The obvious differences most people would agree on, I guess, are the lack of colour before 1989, both in the literal and metaphorical sense, and the lack of freedom. Yes, everything was sort of grey then but then again even grey can have all the colours of a rainbow when seen through a child's eyes. And freedom? Well, as a child, I had all the freedom in the world, but at the same time I had none, precisely because of being just a child.

So these two definitions don't work for me personally when I am to compare life before and after the end of communism. After giving it a deeper thought, I finally worked out what sums up the difference between my life before and after 1989. It is the contrast between "constancy" and "change".

During the first 15 years of my life my country had the same name and the same president. Streets and shops in Prague never changed names. Everything was the same and that's how it seemed destined to stay — forever.

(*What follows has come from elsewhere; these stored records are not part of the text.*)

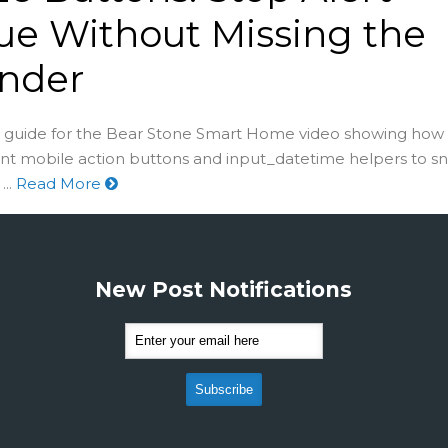
ue Without Missing the
nder
guide for the Bear Stone Smart Home video showing how 
nt mobile action buttons and input_datetime helpers to s
..
Read More
New Post Notifications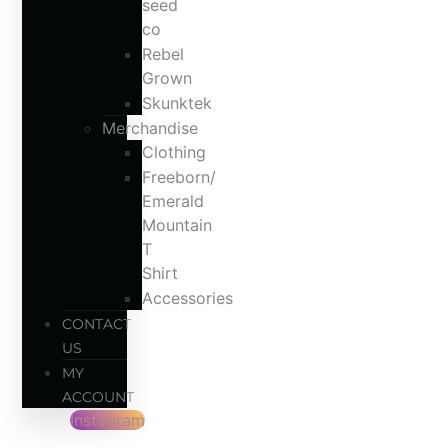
seed
co
Rebel
Grown
Skunktek
Merchandise
Clothing
Freeborn/
Emerald
Mountain
T
Shirt
Accessories
CONTACT
US
MY
ACCOUNT
Instagram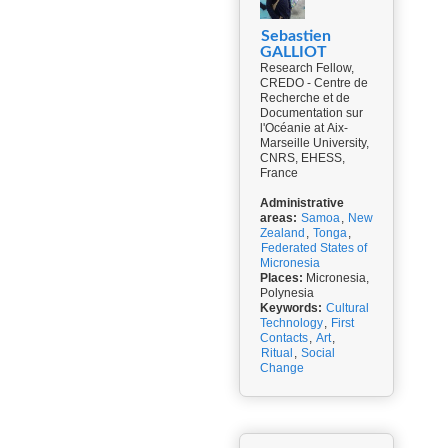
Sebastien
GALLIOT
Research Fellow,
CREDO - Centre de
Recherche et de
Documentation sur
l'Océanie at Aix-
Marseille University,
CNRS, EHESS,
France
Administrative
areas:
Samoa
,
New
Zealand
,
Tonga
,
Federated States of
Micronesia
Places:
Micronesia,
Polynesia
Keywords:
Cultural
Technology
,
First
Contacts
,
Art
,
Ritual
,
Social
Change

All of a sudden, a few weeks of total euphoria and national unity turned everything upside down. Since 1989, my country has changed its name twice, so did the main TV channel and its main evening news programme. Our local supermarket has had five owners and as many names since. Streets I used to walk every day were renamed after different people.

So, stability and flux - that's how I can describe the first and second halves of my life, respectively. But wouldn't it be the same if no revolution had happened?

Every age group had to approach and digest the political and economic changes in a different way. My generation was hit by the "regime change", as it would probably be called now, at a very vulnerable time of our lives. The twists and turns in society mirrored our own internal confusion and the two types of "growing pains" added on to each other.

Regardless of how many years I have ahead of me, I have a feeling that my first 15 years will always seem a longer and more substantial part of my life, just because time passes at a different speed at different stages of human life. Here's one little example to explain what I mean: the metro station I have been using for 20 years was called after a communist hero between 1984 and 1989. For fifteen years now it has had a different name but when I think of the station, the old name always comes to mind first.

And it's little things like this that make me think that even though I was not yet fully aware of what kind of twisted world I was living in during the 15 years I spent in a communist state, on a subliminal level those years are perhaps more deeply ingrained in my mind and soul than I am prepared to admit.